The Form 4 shows a conversion of 226,382 Series B shares into Series A and subsequent sales of the same total amount across two sets of transactions: 140,921 shares at a weighted average of $32.71 and 85,461 shares at a weighted average of $31.76. The report also notes a transfer of 4,428,420 Series B shares previously moved from an annuity trust to the reporting person. These explicit figures allow investors to quantify insider liquidity on that date without requiring inference beyond the filing.
Insider Trade Summary
| Type | Security | Shares | Price | Value |
|---|---|---|---|---|
| Conversion | Series B Common Stock | 226,382 | $0.00 | -- |
| Conversion | Series A Common Stock | 226,382 | $0.00 | -- |
| Sale | Series A Common Stock | 140,921 | $32.71 | $4.61M |
| Sale | Series A Common Stock | 85,461 | $31.76 | $2.71M |
| holding | Series B Common Stock | -- | -- | -- |
| holding | Series B Common Stock | -- | -- | -- |
| holding | Series B Common Stock | -- | -- | -- |
| holding | Series B Common Stock | -- | -- | -- |
Footnotes (1)
- These transactions were effected by the Reporting Person pursuant to a Rule 10b5-1 trading plan adopted by the Reporting Person on May 20, 2025. Each share of the Issuer's Series B Common Stock, par value $0.001 per share ("Series B Common Stock"), is convertible at any time at the option of the holder into one share of the Issuer's Series A Common Stock, par value $0.001 per share ("Series A Common Stock"), and will automatically convert into one share of Series A Common Stock upon the occurrence of certain events as set forth in the Issuer's certificate of incorporation.
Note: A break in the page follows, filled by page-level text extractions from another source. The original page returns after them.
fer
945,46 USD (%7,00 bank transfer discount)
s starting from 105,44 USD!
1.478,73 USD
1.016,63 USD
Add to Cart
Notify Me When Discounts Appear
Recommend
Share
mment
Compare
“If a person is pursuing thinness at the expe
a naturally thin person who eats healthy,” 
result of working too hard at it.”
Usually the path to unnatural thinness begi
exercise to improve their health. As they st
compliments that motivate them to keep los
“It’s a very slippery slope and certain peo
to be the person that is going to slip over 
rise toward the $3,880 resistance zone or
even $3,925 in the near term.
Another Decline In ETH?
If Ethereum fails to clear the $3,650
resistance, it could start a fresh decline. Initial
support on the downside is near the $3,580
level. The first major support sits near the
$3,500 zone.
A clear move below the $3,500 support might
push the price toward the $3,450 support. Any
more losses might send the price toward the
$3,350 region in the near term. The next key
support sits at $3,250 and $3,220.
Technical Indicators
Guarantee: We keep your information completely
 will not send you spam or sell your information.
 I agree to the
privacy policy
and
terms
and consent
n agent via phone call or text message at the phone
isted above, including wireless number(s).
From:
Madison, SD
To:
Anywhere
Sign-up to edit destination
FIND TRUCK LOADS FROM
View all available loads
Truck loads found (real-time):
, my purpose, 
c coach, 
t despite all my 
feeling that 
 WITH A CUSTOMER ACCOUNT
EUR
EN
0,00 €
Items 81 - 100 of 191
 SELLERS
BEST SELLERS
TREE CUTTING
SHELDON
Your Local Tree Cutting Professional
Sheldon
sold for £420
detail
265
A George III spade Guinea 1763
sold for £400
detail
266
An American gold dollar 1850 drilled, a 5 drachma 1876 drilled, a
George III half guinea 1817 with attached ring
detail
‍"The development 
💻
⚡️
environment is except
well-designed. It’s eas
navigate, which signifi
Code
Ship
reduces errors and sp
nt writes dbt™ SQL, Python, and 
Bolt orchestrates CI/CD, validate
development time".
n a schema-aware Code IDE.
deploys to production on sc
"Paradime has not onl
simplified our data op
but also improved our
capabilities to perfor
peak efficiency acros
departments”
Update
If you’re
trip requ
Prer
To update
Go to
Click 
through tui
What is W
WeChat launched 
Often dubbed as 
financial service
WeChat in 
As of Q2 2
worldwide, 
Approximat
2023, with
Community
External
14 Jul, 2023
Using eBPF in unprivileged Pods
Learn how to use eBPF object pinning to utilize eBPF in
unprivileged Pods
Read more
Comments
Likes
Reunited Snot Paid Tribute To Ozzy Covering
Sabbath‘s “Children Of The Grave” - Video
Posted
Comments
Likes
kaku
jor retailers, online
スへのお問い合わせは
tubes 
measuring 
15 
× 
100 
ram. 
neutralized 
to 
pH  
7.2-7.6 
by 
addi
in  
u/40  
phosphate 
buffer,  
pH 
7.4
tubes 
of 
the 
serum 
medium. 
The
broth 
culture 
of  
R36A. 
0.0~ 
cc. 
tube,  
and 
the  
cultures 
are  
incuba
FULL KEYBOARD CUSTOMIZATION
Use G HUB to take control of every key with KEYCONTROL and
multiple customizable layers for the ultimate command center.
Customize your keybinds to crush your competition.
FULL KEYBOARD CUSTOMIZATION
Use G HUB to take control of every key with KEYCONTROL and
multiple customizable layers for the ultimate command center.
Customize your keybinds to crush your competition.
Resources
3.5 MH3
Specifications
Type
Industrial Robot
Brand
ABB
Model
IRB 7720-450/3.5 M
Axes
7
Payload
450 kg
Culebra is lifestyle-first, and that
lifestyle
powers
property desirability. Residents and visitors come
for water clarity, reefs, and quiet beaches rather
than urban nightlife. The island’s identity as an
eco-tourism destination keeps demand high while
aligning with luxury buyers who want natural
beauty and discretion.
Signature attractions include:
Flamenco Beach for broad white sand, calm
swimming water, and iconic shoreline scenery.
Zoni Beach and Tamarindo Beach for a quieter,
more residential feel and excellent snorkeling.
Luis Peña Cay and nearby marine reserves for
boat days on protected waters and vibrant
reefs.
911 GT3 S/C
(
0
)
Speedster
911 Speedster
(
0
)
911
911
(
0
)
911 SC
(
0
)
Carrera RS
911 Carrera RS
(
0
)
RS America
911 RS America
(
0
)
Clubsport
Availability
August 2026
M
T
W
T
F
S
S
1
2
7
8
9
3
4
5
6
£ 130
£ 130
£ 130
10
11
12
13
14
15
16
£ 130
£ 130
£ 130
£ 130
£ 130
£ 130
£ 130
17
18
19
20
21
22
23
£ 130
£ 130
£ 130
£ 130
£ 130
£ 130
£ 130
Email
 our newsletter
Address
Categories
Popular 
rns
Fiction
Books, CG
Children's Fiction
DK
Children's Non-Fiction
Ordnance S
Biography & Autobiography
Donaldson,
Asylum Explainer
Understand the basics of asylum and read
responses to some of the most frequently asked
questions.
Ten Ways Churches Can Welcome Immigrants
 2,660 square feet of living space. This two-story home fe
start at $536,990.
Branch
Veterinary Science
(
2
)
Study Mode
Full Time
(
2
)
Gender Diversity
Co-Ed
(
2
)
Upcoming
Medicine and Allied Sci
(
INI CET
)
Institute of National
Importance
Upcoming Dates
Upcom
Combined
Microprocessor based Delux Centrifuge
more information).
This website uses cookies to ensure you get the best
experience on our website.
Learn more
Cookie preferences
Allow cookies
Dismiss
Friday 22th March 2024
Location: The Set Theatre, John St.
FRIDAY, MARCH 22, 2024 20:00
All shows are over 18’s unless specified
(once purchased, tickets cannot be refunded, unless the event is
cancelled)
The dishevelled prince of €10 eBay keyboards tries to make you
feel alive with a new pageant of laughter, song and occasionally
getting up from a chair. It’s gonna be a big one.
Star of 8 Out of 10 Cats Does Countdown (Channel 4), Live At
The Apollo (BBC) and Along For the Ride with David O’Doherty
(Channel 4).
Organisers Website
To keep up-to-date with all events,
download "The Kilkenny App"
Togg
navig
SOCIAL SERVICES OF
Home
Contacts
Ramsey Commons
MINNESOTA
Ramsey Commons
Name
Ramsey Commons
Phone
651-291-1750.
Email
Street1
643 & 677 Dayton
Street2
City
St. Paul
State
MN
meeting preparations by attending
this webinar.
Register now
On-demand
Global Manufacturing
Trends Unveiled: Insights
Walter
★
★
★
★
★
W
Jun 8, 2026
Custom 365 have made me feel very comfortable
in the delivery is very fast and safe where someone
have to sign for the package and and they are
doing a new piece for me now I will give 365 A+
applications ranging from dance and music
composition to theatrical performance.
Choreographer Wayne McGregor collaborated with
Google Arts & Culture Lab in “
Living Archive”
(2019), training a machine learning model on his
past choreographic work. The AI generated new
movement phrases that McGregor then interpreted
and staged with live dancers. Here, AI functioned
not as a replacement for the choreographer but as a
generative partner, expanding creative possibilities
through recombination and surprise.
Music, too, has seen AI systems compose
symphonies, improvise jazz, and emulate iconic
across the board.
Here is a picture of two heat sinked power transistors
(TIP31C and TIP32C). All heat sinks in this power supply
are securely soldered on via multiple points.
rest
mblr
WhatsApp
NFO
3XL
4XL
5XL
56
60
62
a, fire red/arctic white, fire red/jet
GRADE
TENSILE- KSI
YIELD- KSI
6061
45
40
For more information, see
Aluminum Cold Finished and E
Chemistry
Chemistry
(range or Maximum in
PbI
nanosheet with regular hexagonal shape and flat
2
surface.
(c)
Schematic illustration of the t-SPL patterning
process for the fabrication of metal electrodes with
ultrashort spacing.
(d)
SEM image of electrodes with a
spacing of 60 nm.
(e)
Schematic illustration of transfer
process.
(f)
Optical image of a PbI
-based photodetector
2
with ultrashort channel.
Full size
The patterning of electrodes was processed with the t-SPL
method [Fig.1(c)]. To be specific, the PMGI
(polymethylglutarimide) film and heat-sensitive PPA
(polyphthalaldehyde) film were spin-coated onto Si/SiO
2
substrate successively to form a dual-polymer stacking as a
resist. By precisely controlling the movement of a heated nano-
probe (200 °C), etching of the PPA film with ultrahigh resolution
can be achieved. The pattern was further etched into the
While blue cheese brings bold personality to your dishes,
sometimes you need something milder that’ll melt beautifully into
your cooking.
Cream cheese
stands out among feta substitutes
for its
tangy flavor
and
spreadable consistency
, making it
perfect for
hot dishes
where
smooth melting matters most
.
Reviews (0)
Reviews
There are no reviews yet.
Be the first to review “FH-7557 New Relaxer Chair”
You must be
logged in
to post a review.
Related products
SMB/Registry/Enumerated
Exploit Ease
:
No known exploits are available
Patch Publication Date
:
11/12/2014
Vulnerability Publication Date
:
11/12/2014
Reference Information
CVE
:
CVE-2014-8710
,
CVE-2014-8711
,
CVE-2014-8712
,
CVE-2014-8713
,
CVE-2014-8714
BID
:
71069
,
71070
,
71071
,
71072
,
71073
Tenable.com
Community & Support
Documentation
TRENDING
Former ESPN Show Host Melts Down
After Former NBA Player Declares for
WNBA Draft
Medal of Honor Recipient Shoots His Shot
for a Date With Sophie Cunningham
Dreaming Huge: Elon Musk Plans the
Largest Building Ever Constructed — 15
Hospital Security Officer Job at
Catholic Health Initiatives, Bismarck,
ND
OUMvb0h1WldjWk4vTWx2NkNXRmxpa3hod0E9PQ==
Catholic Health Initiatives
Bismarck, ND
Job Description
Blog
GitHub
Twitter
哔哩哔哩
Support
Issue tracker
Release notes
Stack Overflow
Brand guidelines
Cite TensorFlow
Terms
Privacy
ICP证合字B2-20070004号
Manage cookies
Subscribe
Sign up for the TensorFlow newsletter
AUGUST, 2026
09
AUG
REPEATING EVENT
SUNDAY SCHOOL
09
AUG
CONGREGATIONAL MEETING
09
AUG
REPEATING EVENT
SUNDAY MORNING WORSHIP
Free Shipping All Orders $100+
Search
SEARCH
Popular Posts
The Series B Common Stock has no expiration date. The price reported in Column 4 is a weighted average price. The shares were sold in multiple transactions at prices ranging from $32.02 to $33.01 per share. The Reporting Person undertakes to provide to the Issuer, any security holder of the Issuer, or the staff of the Securities and Exchange Commission, upon request, full information regarding the number of shares sold at each separate price within the range set forth in this footnote. The price reported in Column 4 is a weighted average price. The shares were sold in multiple transactions at prices ranging from $31.32 to $32.01 per share. The Reporting Person undertakes to provide to the Issuer, any security holder of the Issuer, or the staff of the Securities and Exchange Commission, upon request, full information regarding the number of shares sold at each separate price within the range set forth in this footnote. Reflects 4,428,420 shares of Series B Common Stock previously transferred from the Andrew P. Bialecki Grantor Retained Annuity Trust I of 2023 to the Reporting Person. Shares held by the Elizabeth L. Bialecki Irrevocable GST Trust of 2023, of which the Reporting Person serves as a trustee. The Reporting Person disclaims Section 16 beneficial ownership of such shares except to the extent of his pecuniary interest therein, if any, and this report shall not be deemed to be an admission that he has beneficial ownership of such shares for Section 16 or any other purpose. Shares held by the Andrew P. Bialecki Irrevocable GST Trust of 2023, of which the Reporting Person's spouse serves as a trustee. The Reporting Person disclaims Section 16 beneficial ownership of such shares except to the extent of his pecuniary interest therein, if any, and this report shall not be deemed to be an admission that he has beneficial ownership of such shares for Section 16 or any other purpose.